• About this exercise: Copy each line below holding "niet".

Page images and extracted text
=-=-=-=-=

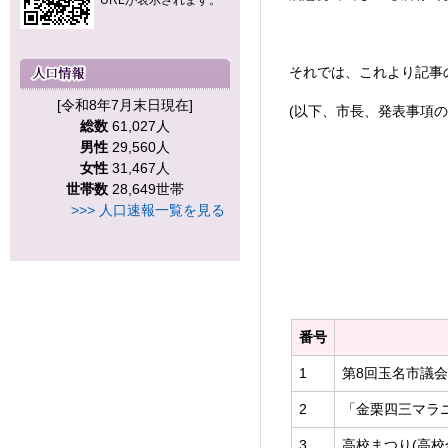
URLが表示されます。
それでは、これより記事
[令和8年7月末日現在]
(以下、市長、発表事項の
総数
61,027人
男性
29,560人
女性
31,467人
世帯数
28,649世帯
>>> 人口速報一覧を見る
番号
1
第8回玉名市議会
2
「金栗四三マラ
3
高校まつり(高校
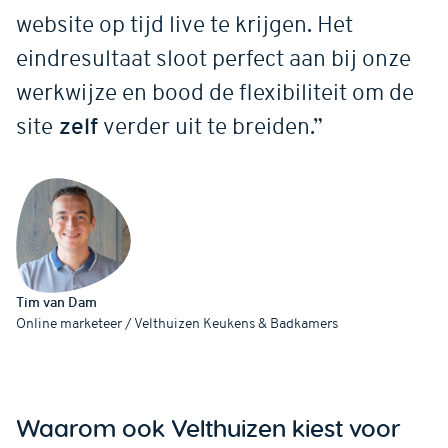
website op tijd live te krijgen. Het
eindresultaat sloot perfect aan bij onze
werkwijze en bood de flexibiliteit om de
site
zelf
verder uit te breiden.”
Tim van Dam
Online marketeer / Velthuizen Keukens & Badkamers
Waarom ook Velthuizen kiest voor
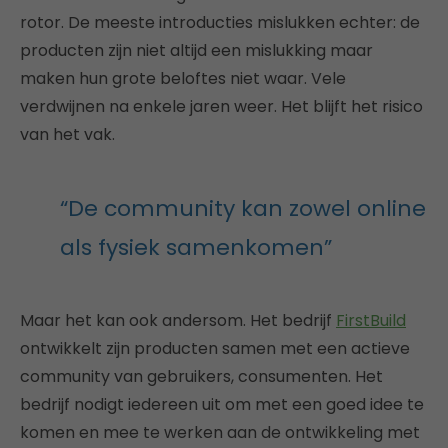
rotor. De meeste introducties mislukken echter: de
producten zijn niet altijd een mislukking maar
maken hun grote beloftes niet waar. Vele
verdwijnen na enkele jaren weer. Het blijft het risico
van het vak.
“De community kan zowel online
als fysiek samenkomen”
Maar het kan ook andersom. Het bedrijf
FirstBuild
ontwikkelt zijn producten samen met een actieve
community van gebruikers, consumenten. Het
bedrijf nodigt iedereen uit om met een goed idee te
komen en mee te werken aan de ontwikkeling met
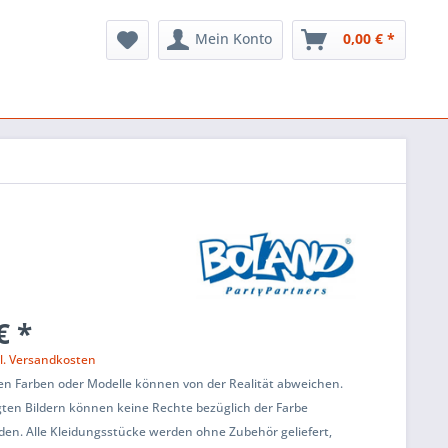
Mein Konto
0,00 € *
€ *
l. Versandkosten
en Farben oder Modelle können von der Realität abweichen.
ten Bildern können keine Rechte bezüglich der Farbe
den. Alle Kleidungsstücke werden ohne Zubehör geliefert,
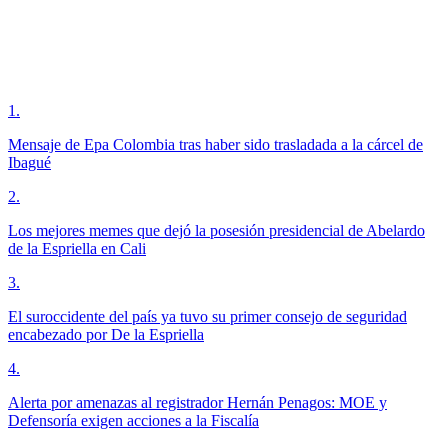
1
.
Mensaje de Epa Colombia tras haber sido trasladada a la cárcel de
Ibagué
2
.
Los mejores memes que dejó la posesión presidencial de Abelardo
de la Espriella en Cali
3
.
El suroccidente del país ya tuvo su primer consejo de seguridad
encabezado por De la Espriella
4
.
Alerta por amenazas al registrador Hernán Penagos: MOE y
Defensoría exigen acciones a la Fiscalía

=-=-=-=-=

• Response to the exercise:
producten zijn niet altijd een mislukking maar
maken hun grote beloftes niet waar. Vele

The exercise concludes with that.